Je pense que  I believe, un projet au sein du centre d’art Vinzavod, était la première expérience de liturgie spatiale. Ni le sous-sol du bâtiment, ni la quantité ou la qualité des œuvres d’art, ni leur disposition ou la documentation vidéo ne peuvent vous faire réaliser ce que c’était. Pour en avoir une impression globale, cela impliquait nécessairement un processus de préparation avec de longues conversations à propos de la vie, de la religion et de l’art.

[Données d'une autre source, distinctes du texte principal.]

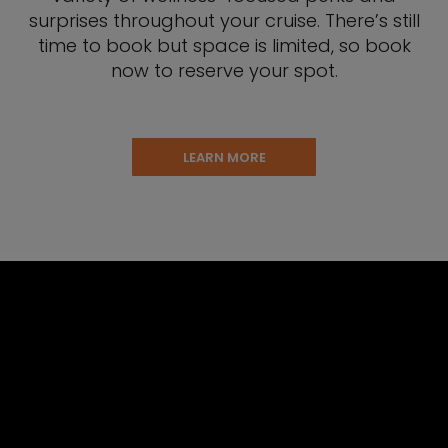
surprises throughout your cruise. There’s still
time to book but space is limited, so book
now to reserve your spot.
LEARN MORE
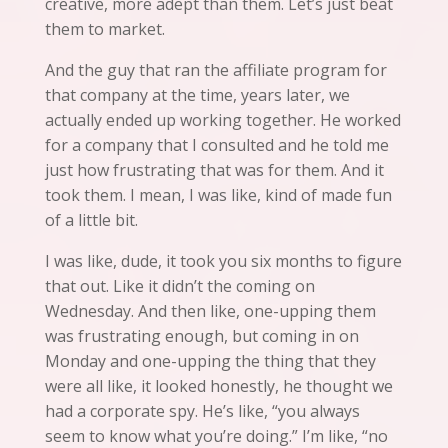
creative, more adept than them. Let’s just beat
them to market.
And the guy that ran the affiliate program for
that company at the time, years later, we
actually ended up working together. He worked
for a company that I consulted and he told me
just how frustrating that was for them. And it
took them. I mean,
I
was like, kind of made fun
of a little bit.
I was like, dude, it took you six months to figure
that out. Like it didn’t the coming on
Wednesday. And then like, one-upping them
was frustrating enough, but coming in on
Monday and one-upping the thing that they
were
all
like, it looked honestly, he thought we
had a corporate spy. He’s like, “you always
seem to know what you’re doing.” I’m like, “no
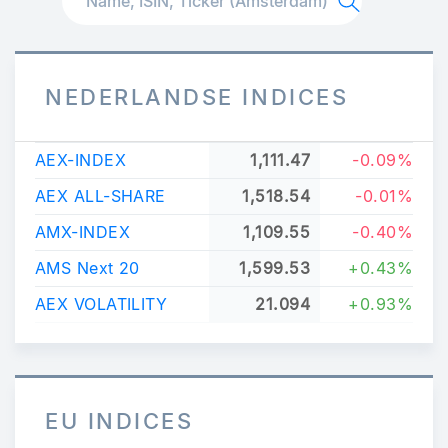
NEDERLANDSE INDICES
AEX-INDEX
1,111.47
-0.09%
AEX ALL-SHARE
1,518.54
-0.01%
AMX-INDEX
1,109.55
-0.40%
AMS Next 20
1,599.53
+0.43%
AEX VOLATILITY
21.094
+0.93%
EU INDICES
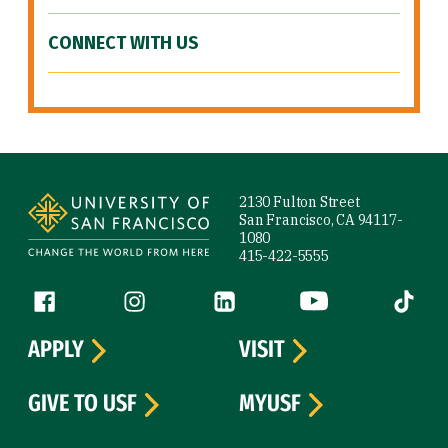
CONNECT WITH US
Site Footer
2130 Fulton Street
San Francisco, CA 94117-
1080
415-422-5555
Follow us
Facebook (link is external)
Instagram (link is external)
LinkedIn (link is external)
YouTube (link is ext
Tiktok (
APPLY
VISIT
GIVE TO USF
MYUSF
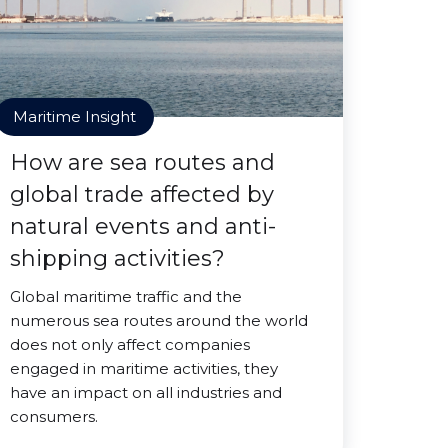
Maritime Insight
How are sea routes and
global trade affected by
natural events and anti-
shipping activities?
Global maritime traffic and the
numerous sea routes around the world
does not only affect companies
engaged in maritime activities, they
have an impact on all industries and
consumers.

Et la somme de ces impressions, leur quantité et leur qualité était unique et inoubliable pour chacun des participants et des spectateurs.
Rétrospectivement, on peut également considérer mes projets tels que Barrack ou On Transparency comme une expérience de liturgie spatiale, où non seulement les objets d’arts mais également le lieu de l’événement et ses vibrations ont déterminé tant l’attitude que l’expérience totale des « spectateurs ».
Les Vêpres de la Vierge,  de Monteverdi, au Théâtre du Châtelet en Janvier 2009 sera un événement de la plus haute importance dans le développement de la liturgie spatiale en tant que genre, bien entendu. C’est précisément là qu’il sera possible de tester tout l’arsenal des méthodes contemporaines utilisées dans la manipulation de l’espace avec les espaces de « culte » et de « temples », c’est-à-dire l’espace sacré, selon les deux significations du terme évoquées ci-dessus.
L’espace liturgique est possible dans tout espace. N’importe quel lieu, que ce soit une église, des pièces du sous-sol de Vinzavod ou un « barrack » construit à l’aide de peintures, contient un potentiel de sacré qui n’a pas encore été épuisé. N’importe quel espace peut devenir un espace de temple ou de culte, faisant de nous une de ses parties, changeant chaque seconde et changeant notre mentalité.
La liturgie spatiale est un rite et mystère esthétique, qui, grâce à une série successive d’émotions, brise la solitude d’une personne, l’emplit de confiance en l’espace qui l’entoure et affermit sa capacité de réveiller en lui-même la foi en l’intelligence de l’Etre, qui est actuellement très faible.